South Africa captain Shaun Pollock admitted his side had got their sums wrong as the Duckworth-Lewis system saw them crash out of the World Cup.
The host nation, needing a win, missed out on a place in the Super Sixes by a single run after a torrential downpour brought their match with Sri Lanka in Durban to a premature end.
According to the Duckworth-Lewis method the "par" score was 229, which meant the honours and the points were shared.
"(Mark) Boucher had been given a message of 229 and so he was pretty happy once we'd got that," said Pollock.
"But, you know, it's a difficult one too. If we'd known we were going to stop after that over, it's a different kettle of fish.
"You can look at all the ifs and buts but at the end of the day it doesn't really help much."
It is not the first time South Africa have suffered such misfortune - they were knocked out at the semi-final stage of the 1999 tournament after finishing level with Australia.
And in 1992, when South Africa made their World Cup debut, a previous rain-rule had left them needing an impossible 22 runs off the final over in the semi-final against England.
Pollock said: "It's got to rank up there as possibly the most disappointing thing.
"Two ties in the last two World Cups and out of both of them. The players are gutted, I felt we deserved better on the day."
South Africa had been set a daunting 269 for victory by Sri Lanka in Durban after a thrilling partnership between Marvan Atapattu and Aravinda de Silva
The pair put on 152 runs for the fourth wicket, Atapattu scoring 124 off 129 balls and de Silva making 73 runs.

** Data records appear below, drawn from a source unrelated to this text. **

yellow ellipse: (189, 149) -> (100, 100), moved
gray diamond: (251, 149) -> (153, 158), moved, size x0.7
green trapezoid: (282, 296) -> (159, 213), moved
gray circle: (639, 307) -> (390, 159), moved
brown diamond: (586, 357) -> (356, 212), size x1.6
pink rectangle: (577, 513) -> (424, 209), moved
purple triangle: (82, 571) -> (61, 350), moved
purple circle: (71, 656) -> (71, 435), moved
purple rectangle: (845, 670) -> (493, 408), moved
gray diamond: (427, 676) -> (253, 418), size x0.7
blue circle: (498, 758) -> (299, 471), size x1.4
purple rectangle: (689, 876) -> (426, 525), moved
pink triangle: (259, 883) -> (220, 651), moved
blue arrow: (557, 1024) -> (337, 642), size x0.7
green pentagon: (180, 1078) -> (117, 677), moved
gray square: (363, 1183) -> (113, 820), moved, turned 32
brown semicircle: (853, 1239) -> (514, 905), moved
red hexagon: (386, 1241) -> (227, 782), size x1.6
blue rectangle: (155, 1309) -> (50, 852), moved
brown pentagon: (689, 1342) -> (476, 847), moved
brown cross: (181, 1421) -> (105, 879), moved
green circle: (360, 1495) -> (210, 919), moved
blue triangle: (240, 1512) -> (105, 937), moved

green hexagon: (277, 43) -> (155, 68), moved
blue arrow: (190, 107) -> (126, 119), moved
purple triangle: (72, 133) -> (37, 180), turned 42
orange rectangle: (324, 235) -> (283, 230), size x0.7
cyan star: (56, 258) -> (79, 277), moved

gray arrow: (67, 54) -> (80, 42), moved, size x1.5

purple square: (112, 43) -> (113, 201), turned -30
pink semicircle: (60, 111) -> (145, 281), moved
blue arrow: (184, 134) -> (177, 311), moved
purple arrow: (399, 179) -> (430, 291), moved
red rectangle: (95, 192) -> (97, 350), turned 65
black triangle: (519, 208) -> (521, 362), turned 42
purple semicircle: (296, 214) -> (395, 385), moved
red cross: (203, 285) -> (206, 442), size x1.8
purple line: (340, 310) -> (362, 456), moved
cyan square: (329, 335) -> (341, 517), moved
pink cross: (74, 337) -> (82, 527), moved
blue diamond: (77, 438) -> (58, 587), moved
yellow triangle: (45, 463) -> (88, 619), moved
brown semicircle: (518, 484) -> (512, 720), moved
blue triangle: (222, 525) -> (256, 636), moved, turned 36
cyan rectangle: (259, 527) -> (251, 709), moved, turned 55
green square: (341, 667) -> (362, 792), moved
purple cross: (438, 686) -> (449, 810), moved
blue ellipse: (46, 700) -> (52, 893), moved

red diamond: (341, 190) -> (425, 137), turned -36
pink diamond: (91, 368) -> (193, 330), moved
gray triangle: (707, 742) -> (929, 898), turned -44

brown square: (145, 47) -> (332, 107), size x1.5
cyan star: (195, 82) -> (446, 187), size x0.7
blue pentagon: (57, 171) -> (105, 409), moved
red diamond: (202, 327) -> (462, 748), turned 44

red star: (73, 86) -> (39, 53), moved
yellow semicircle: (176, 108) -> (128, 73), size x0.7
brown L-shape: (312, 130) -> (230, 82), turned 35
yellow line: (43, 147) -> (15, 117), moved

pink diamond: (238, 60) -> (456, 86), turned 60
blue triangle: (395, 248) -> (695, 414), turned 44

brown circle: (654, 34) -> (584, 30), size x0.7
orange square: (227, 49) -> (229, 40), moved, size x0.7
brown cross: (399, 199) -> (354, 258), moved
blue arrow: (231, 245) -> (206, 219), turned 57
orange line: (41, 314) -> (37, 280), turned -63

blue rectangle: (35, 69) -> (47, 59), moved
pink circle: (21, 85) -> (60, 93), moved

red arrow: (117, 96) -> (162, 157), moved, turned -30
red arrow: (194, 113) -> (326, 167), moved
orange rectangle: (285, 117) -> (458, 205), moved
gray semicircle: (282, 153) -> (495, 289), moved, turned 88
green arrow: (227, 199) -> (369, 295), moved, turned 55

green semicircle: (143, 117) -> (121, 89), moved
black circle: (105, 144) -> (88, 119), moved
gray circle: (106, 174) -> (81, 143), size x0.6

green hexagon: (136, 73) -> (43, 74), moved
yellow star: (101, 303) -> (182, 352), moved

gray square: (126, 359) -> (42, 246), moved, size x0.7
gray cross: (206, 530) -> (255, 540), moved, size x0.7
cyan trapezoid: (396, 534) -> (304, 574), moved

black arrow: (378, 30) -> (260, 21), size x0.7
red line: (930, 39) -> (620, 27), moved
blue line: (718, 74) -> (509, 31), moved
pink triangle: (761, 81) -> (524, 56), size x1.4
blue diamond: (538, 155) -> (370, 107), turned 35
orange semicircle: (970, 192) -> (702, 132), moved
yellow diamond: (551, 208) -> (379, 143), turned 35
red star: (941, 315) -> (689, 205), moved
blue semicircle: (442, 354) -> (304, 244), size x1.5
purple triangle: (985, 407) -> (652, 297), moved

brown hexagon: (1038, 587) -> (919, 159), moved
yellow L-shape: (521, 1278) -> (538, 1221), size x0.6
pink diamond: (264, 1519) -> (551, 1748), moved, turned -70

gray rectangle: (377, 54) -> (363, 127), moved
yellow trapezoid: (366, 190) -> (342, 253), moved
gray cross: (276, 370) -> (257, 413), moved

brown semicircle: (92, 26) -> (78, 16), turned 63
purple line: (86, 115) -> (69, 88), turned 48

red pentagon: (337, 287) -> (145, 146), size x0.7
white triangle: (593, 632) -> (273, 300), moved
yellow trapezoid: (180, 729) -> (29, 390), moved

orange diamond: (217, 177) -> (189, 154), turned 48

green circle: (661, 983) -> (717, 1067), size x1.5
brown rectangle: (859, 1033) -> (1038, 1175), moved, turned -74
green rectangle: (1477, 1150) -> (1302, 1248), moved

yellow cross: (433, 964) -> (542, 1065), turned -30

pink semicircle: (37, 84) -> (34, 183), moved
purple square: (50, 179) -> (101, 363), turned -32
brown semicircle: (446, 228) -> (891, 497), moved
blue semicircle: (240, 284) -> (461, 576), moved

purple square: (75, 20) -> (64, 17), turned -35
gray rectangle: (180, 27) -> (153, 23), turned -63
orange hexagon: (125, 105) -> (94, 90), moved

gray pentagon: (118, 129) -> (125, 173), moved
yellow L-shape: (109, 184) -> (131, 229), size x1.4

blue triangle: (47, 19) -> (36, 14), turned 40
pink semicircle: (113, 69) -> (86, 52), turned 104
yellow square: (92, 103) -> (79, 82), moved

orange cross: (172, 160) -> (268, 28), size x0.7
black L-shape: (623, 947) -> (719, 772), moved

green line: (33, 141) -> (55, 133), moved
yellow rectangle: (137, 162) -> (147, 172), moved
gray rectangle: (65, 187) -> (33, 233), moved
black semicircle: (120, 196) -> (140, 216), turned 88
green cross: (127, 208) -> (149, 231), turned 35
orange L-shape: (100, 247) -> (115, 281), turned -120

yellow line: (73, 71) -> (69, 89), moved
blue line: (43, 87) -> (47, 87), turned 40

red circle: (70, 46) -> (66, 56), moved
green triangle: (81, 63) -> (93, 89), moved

In response the hosts set off at pace courtesy of Graeme Smith and Herschelle Gibbs.
But a string of quick wickets saw their hopes fade before a 63-run partnership between Shaun Pollock and Mark Boucher turned the tide of the game.
The sudden downpour, however, brought the game to a close with South Africa 229 for six, which was adjudged a tie under the Duckworth-Lewis method.